#Caravan PCA 
Date: 02/26/2018 <br \>

## Introduction

The objective of this notebook is to investigate the correlation between variables after performing Principal Component Analysis. We start by defining a class called MyPCA that does the same thing as the sklearn PCA. After testing the performance of this class, we apply it in a pipeline to the caravan train data. The analyses proceed by adding two different estimators(Logistic Regression and KNN) to the pipeline. Finally, we evaluate the train missclassification rate of each of these estimators with cross validation.
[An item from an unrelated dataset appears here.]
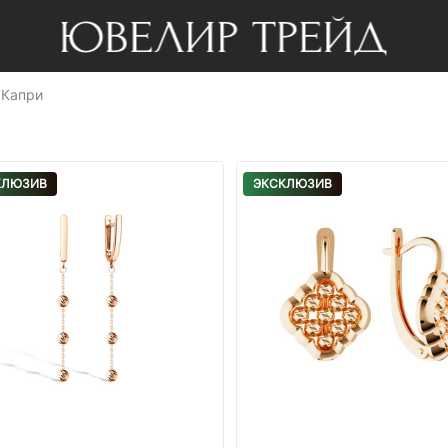
 Капри
КЛЮЗИВ
ЭКСКЛЮЗИВ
For the prediction task, the underlying problem is to the find the subset of customers with a probability of having a caravan insurance policy above some boundary probability. The known policyholders can then be removed and the rest receives a mailing. The boundary depends on the costs and benefits such as of the costs of mailing and benefit of selling insurance policies.

## 1. Dataset Description

The original dataset consists of 87 attributes and 9822 observations. The dataset used in this notebook has a reduced set of variables containing only the 12 predictor variables selected (after using corrleation and random fores) including the response variable `CARAVAN`. The number of the observations remains the same.

## 2. Load Libraries

Load the required libraries and check version numbers.

In [8]:
import sklearn as sk
import numpy             as np
import pandas            as pd
import matplotlib        as mpl
import matplotlib.pyplot as plt
import seaborn as sns
np.__version__, pd.__version__, mpl.__version__, sns.__version__

Load the DataFrameMapper function and others that are needed from sklearn.

In [10]:
%sh /databricks/python3/bin/pip3 install plotly

In [11]:
from sklearn_pandas import DataFrameMapper
from sklearn_pandas import gen_features
from sklearn import pipeline
import sklearn.preprocessing, sklearn.decomposition, \
       sklearn.linear_model,  sklearn.pipeline, \
       sklearn.metrics
from sklearn.decomposition import PCA
import scipy

## 3. Define Functions

Define `MyPCA` class that replaces the `PCA` class from Scikit-learn in the following ways:
- store the eigen-values sorted from highest to lowest in an attribute named `explained_variance_`
- store the eigen-vectors as row vectors in an attibute named `components_`
- the eigen-vectors should be in the same as order as the corresponding eigen-values
- create a `transform` method performs identically to that method in the `PCA` class
- create a `fit` method that does nothing except `return self`

We assume that the input matrix has zero column means.

In [14]:
from sklearn.base import BaseEstimator, TransformerMixin

class MyPCA(BaseEstimator, TransformerMixin):
  def __init__(self, n_components=False):
    self.n_components = n_components   
  def fit(self, X, y=None):
    return self
  def transform(self, X):
    covariance_matrix = X.T.dot(X)/len(X) # calculate the covariance matrix
    self.explained_variance_, self.components_= np.linalg.eig(covariance_matrix) # get the eigen values and the eigen vectors
    Q = self.components_  # assign the eigen vectors to variable Q 
    X=np.round(X.dot(Q),decimals=2) # get the dot product of X and Q
    idx =self.explained_variance_.argsort()[::-1]  # get the indices of eigen values sorted, the argsort() sorts them in ascending order, [::-1] gives the reverse of it which is the descending order
    self.explained_variance_ = self.explained_variance_[idx] # sort the eigen values
    self.components_ = self.components_[:,idx].T  # get the transpose of the eigen vectors so that they are displayed in rows not columns
    return X

## 4. Read Dataset

Read the dataset and display the first three observations.

In [17]:
caravan_df = pd.read_csv('/dbfs/mnt/group-ma755/data/caravan-insurance-challenge.csv')
caravan_df.head(3)

Reduce the dimensions of the data to contain only the 12 variables.

In [19]:
most_imp_var= ['APERSAUT', 'MINKGEM', 'MKOOPKLA','MINKM30','AWAPART', 'MHHUUR', 'MOPLLAAG', 'ALEVEN', 'APLEZIER', 'ABRAND', 'MOSHOOFD', 'CARAVAN']

In [20]:
red_caravan_df = caravan_df[most_imp_var]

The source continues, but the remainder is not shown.